# Statutory Declaration in USA for ACS



## Need_AUS_PR (Apr 1, 2017)

Hi All,

Good day. I am working in a reputed organisation as a full timer which is US based. I am in the process of applying PR to AUS. My current US based employer refused to provide the roles and responsibility certificate and as an alternate i was recommended to get a statutory declaration. Does anyone know how to get the same. 
Looks like in India i will get it done through a Government Stamp paper but not sure how to do it in US. 
Any help is greatly appreciated. 

Thank you.


----------



## Ajeet (Nov 24, 2015)

Need_AUS_PR said:


> Hi All,
> 
> Good day. I am working in a reputed organisation as a full timer which is US based. I am in the process of applying PR to AUS. My current US based employer refused to provide the roles and responsibility certificate and as an alternate i was recommended to get a statutory declaration. Does anyone know how to get the same.
> Looks like in India i will get it done through a Government Stamp paper but not sure how to do it in US.
> ...


Here is ACS guideline:

*I cannot provide a reference from my employer. Will you accept anything else?*
If you are Unable to Obtain an Employment Reference
If you are unable to obtain an employment reference on a company letterhead from your employer, a
third party official Statutory Declaration written by work colleague may be considered.
The Statutory Declaration must be written by a third party work colleague; NOT written by yourself.
Self-written statements submitted as a Statutory Declaration will be assessed as not suitable.
A Statutory Declaration written by a work colleague needs to describe the working relationship with you
and supply details of your duties performed with relevant dates of employment. It is preferable that the
work colleague writing the Statutory Declaration be at a supervisory level.
Acceptance of Statutory Declarations in place of employment references will be subject to the
verification and discretion of the ACS and noted to the Department of Immigration and Border
Protection for authentication against fraud and plagiarism.
Important Note: Self-written statements submitted as a Statutory Declaration will be assessed as not suitable.
Self-references in the form of a Statutory Declaration cannot be accepted as evidence of employment. Statutory
Declarations must be written by a third party work colleague and signed by an authorised witness to be considered
suitable.
Statutory Declarations
A Statutory Declaration is a written statement declared to be true in the presence of an authorised
witness.
All Statutory Declarations must be clearly signed by an authorised witness to be considered for
assessment: List of Authorised Witnesses
Australian Statutory Declaration for use within Australia: Statutory Declaration
For Overseas Statutory Declaration,* please refer to the legal standard within the country you are applying from.*


----------



## Need_AUS_PR (Apr 1, 2017)

Thank you so much for your reply. 
Does it need to be in a Stamp paper(Govt printed legal paper) or just an normal A4 Sheet wherein we can represent the roles and responsibilities and get it attested by a Notary Public. ??


----------



## Ajeet (Nov 24, 2015)

Need_AUS_PR said:


> Thank you so much for your reply.
> Does it need to be in a Stamp paper(Govt printed legal paper) or just an normal A4 Sheet wherein we can represent the roles and responsibilities and get it attested by a Notary Public. ??

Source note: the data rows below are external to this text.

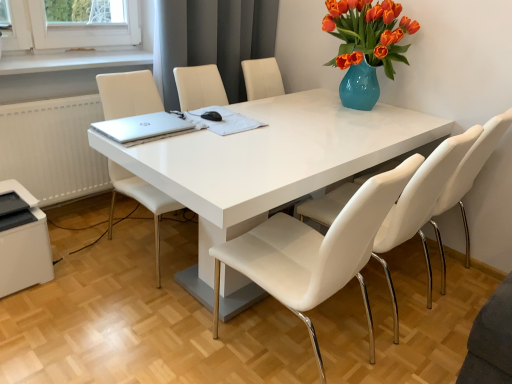 Describe the element at coordinates (213, 40) in the screenshot. The height and width of the screenshot is (384, 512). I see `gray fabric curtain at upper center` at that location.

The width and height of the screenshot is (512, 384). Describe the element at coordinates (23, 244) in the screenshot. I see `white plastic printer at lower left` at that location.

This screenshot has width=512, height=384. What do you see at coordinates (128, 94) in the screenshot?
I see `white leather chair at center, which is the 1th chair in left-to-right order` at bounding box center [128, 94].

In the scene shown: What is the approximate width of white leather chair at right, the 3th chair in the left-to-right sequence?

white leather chair at right, the 3th chair in the left-to-right sequence, is 24.45 inches wide.

Describe the element at coordinates (471, 170) in the screenshot. Image resolution: width=512 pixels, height=384 pixels. I see `white leather chair at right, the 3th chair in the left-to-right sequence` at that location.

Describe the element at coordinates (141, 126) in the screenshot. I see `silver metallic laptop at center` at that location.

The width and height of the screenshot is (512, 384). Identify the location of gray fabric curtain at upper center. (213, 40).

Find the location of a particular element. This screenshot has width=512, height=384. table located above the white plastic printer at lower left (from a real-world perspective) is located at coordinates (270, 159).

Which is correct: white glossy table at center is inside white plastic printer at lower left, or outside of it?

white glossy table at center cannot be found inside white plastic printer at lower left.

Consider the image. From a real-world perspective, is white glossy table at center over white plastic printer at lower left?

Correct, in the physical world, white glossy table at center is higher than white plastic printer at lower left.

Is point (384, 133) farther from viewer compared to point (53, 272)?

That is False.

Measure the distance from white leather chair at right, the 3th chair in the left-to-right sequence, to white leather chair at center, which is the 2th chair from right to left.

They are 18.94 inches apart.

From a real-world perspective, between white leather chair at right, which is the first chair from right to left, and white leather chair at center, which is the 2th chair from right to left, who is vertically higher?

Answer: white leather chair at right, which is the first chair from right to left.

Is white leather chair at right, which is the first chair from right to left, outside of white leather chair at center, which is the 2th chair from right to left?

That's correct, white leather chair at right, which is the first chair from right to left, is outside of white leather chair at center, which is the 2th chair from right to left.

Relative to white leather chair at center, which is the 2th chair from right to left, is white leather chair at right, which is the first chair from right to left, in front or behind?

white leather chair at right, which is the first chair from right to left, is positioned farther from the viewer than white leather chair at center, which is the 2th chair from right to left.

Yes, do complete the SD as per the requirements and then get it attested by a Notary.


----------



## andreyx108b (Mar 15, 2015)

Ajeet said:


> Yes, do complete the SD as per the requirements and then get it attested by a Notary.


as far as i know legal term for such paper in the US is affidavit, i heard people get issues when requesting SD in the US. (post here on the forum)


----------



## Need_AUS_PR (Apr 1, 2017)

Thanks for all your replies. So you mean to say that i can use the simple A4 sheet and write in a format and get it attested by a notary. 
If its otherwise please advise.

Also if you could provide me the sample SD to be used in US that would be really helpful. Thanks.


----------



## NeenaJohnBritto (Mar 16, 2017)

Need_AUS_PR said:


> Thanks for all your replies. So you mean to say that i can use the simple A4 sheet and write in a format and get it attested by a notary.
> If its otherwise please advise.
> 
> Also if you could provide me the sample SD to be used in US that would be really helpful. Thanks.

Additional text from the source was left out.